Nella prima tappa di una tournée che attraverserà l’Italia, MOBY DICK, La Bestia dentro, è stato presentato al teatro Vascello di Roma.
L’opera di Melville, che nella figura della balena incentra il simbolico conflitto tra Bene e Male, viene elaborata con cura da Davide Sacco, regista e autore del testo, in cui inserisce interessanti citazioni di Molière e Shakespeare, passando dal Riccardo III all’Amleto, che ben si sposano con l’animo esasperato di Achab, con la sua lotta interiore e senza pace.
La drammaturgia è sostenuta dal continuo parallelismo tra i due personaggi, Achab, vecchio capitano del Pequod alla disperata ricerca della balena bianca che gli portò via la gamba, e Ismaele, giovane marinaio per la prima volta imbarcato su una baleniera.
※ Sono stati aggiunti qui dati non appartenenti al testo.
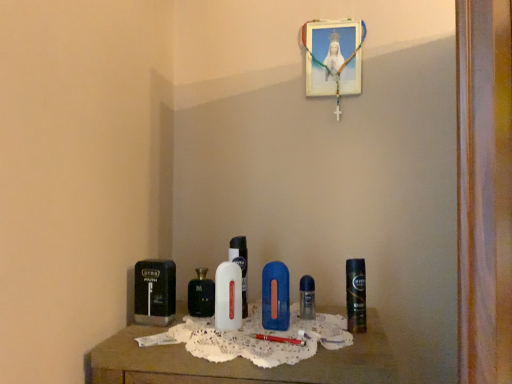 Locate an element on the screen. The image size is (512, 384). free space in front of blue plastic razor at center, arranged as the second personal care when viewed from the right is located at coordinates (279, 344).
Specchio del dolore e della rabbia il primo e della spensieratezza e dell’innocenza il secondo, i due personaggi apparentemente distanti tra loro rappresentano, invece, due punti di un unico percorso circolare, che li rende l’uno il prolungamento dell’altro.
Il loro è uno scambio padre/figlio, un’evoluzione dalla gioventù alla vecchiaia, un passaggio di testimone a bordo della nave, nella continua caccia alla bestia nascosta nel profondo dell’uomo.

Sulla scena due ottimi interpreti in linea con i loro personaggi: Stefano Sabelli, Achab, e Gianmarco Saurino, Ismaele, in quest’ultimo periodo protagonista di seguitissime fiction RAI.
I due rappresentano perfettamente questo gioco tra contrasto e fusione, portando sul palco due stili di recitazione completamente diversi che favoriscono il giusto inquadramento dei personaggi: Ismaele è un narratore, un ponte tra il pubblico e la vicenda, mentre Achab è personaggio misterioso, dai toni eroici, quasi mitologici.

La puntuale regia di Sacco, che coinvolge il pubblico facendolo sedere all’interno della scena, trova sostegno e arricchimento in tre elementi fondamentali: le musiche, composte ed eseguite dal vivo da Giuseppe Spedino Moffa, le luci di Daniele Passeri e la meravigliosa scenografia, curata dallo stesso Sabelli, che ricostruisce il ponte della baleniera che solca le onde in un mare di libri.